1. A display substrate, comprising:

a base substrate, comprising an aperture region, a transition region surrounding the aperture region, and a display region surrounding the transition region;

at least one annular isolation column structure in the transition region, wherein the isolation column structure comprises a plurality of isolation columns laminated one on another sequentially in a direction away from the base substrate and an isolation layer located at one side of the isolation columns away from the base substrate, the isolation columns surround the aperture region, a recessed portion is formed in a side face of at least one isolation column, at least part of the isolation column is made of an insulating material, orthogonal projections of the isolation columns onto the base substrate are located within an orthogonal projection of the isolation layer onto the base substrate; and

a display layer, covering the transition region and the display region, wherein the display layer comprises a light-emitting layer, and the light-emitting layer is arranged in such a manner as to be interrupted by the recessed portion of the isolation column.

2. The display substrate according to claim 1, wherein the isolation column comprises: a first pattern and a second pattern laminated sequentially in the direction away from the base substrate, an outer edge of the second pattern extending beyond a side wall of the first pattern to form the recessed portion.
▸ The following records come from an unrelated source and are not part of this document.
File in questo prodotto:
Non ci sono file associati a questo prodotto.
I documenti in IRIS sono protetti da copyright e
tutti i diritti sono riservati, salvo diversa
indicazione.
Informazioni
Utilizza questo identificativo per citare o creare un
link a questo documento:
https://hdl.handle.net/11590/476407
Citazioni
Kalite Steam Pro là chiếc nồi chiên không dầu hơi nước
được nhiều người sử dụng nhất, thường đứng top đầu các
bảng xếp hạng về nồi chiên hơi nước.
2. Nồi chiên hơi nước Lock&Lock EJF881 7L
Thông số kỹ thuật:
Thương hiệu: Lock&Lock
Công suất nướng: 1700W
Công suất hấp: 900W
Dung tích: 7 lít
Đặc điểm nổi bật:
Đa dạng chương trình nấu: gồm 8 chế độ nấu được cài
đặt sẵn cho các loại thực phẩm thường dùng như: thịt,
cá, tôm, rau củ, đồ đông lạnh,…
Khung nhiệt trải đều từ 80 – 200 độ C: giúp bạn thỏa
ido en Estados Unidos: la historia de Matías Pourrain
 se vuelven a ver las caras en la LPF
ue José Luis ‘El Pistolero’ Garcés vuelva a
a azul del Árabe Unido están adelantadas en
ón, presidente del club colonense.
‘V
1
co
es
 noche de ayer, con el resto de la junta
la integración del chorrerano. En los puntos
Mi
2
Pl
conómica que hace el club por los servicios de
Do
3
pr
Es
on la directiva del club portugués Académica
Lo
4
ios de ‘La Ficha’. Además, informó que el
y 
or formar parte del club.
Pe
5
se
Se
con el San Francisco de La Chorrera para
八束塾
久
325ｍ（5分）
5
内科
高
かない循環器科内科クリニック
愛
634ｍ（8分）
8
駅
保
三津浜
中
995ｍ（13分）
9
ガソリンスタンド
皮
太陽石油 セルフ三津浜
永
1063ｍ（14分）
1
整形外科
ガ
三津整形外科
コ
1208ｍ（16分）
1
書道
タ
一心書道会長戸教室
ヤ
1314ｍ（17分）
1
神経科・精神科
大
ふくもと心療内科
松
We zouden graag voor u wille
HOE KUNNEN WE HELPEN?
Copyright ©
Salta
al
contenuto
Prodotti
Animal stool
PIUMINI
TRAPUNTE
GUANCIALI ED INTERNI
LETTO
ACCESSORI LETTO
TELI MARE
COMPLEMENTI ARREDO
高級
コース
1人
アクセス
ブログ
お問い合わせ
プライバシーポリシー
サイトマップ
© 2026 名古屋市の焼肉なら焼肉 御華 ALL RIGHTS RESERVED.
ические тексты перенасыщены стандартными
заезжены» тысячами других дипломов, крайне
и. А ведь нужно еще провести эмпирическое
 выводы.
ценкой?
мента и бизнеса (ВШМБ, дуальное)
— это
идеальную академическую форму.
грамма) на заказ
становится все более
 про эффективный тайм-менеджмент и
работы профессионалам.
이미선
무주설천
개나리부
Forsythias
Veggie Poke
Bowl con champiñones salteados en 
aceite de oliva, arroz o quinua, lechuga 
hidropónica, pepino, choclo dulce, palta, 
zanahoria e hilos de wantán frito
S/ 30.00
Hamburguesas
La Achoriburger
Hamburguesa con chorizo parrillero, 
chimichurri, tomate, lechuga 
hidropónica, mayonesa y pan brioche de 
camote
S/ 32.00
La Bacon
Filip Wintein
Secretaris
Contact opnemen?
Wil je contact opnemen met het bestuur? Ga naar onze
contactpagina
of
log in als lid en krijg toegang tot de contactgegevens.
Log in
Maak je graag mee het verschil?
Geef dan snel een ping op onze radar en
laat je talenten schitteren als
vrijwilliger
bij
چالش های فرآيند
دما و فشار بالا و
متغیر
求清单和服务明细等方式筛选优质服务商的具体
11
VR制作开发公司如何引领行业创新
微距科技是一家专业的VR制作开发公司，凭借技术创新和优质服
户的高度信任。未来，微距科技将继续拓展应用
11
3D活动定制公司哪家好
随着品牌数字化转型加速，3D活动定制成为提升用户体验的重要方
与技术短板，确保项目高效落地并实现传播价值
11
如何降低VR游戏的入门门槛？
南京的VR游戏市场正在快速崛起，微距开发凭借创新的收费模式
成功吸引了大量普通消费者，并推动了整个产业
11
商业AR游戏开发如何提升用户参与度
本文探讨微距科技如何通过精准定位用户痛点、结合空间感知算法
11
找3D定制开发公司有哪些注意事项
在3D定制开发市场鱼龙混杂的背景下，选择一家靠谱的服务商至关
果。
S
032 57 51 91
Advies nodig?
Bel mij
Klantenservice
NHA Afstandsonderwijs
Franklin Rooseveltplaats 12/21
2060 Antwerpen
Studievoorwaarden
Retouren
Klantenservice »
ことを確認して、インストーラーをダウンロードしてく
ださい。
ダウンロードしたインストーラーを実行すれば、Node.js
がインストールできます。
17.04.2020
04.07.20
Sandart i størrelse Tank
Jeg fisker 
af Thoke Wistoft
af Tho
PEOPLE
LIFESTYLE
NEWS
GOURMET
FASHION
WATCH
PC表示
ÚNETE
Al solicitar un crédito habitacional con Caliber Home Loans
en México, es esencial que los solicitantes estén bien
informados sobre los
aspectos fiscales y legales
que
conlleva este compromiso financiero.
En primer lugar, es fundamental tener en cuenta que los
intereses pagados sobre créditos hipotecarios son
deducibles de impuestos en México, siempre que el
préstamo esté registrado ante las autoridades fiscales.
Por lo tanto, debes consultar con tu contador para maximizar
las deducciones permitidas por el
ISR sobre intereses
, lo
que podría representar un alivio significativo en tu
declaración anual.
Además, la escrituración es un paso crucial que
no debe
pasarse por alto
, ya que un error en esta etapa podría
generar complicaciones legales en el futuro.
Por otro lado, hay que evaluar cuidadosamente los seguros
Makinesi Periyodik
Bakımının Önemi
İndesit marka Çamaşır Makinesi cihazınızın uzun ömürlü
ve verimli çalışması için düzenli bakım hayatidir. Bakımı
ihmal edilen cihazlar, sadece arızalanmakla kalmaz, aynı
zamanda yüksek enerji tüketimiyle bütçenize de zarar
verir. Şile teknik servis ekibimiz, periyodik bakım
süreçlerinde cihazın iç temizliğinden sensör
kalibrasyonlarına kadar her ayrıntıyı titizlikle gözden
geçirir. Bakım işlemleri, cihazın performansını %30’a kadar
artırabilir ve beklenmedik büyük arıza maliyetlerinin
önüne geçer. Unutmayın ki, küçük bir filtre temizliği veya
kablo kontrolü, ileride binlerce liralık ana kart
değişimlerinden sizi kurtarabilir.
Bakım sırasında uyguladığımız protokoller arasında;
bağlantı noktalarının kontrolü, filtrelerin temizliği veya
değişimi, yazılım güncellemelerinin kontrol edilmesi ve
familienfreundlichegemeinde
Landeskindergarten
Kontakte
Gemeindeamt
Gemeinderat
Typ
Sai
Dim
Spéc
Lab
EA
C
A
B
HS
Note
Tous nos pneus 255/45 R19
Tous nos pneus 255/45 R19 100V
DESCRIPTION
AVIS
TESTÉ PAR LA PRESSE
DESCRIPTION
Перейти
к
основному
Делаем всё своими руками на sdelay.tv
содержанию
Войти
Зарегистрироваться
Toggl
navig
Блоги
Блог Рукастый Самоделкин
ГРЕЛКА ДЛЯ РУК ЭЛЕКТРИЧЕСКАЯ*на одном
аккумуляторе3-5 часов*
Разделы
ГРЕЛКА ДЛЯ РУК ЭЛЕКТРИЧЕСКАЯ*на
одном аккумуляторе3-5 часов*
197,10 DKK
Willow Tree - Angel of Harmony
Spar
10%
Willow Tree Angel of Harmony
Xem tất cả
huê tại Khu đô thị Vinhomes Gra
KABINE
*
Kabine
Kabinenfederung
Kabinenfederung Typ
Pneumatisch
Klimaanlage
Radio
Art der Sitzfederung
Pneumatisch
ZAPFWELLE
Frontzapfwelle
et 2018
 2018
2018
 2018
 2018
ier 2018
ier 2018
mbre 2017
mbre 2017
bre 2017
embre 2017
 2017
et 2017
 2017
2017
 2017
3. The display substrate according to claim 1, wherein the isolation column structure comprises a first isolation column and a second isolation column laminated sequentially in the direction away from the base substrate, an orthogonal projection of the first isolation column onto the base substrate is located within an orthogonal projection of the second isolation column onto the base substrate, the first isolation column and the second isolation column each comprises a first pattern and a second pattern laminated sequentially in the direction away from the base substrate, and an outer edge of the second pattern extends beyond a side wall of the first pattern to form the recessed portion.

4. The display substrate according to claim 2, wherein

the first pattern is an inorganic insulation pattern, and the second pattern is a first metal pattern; or

the second pattern is an inorganic insulation pattern, and the first pattern is a first metal pattern.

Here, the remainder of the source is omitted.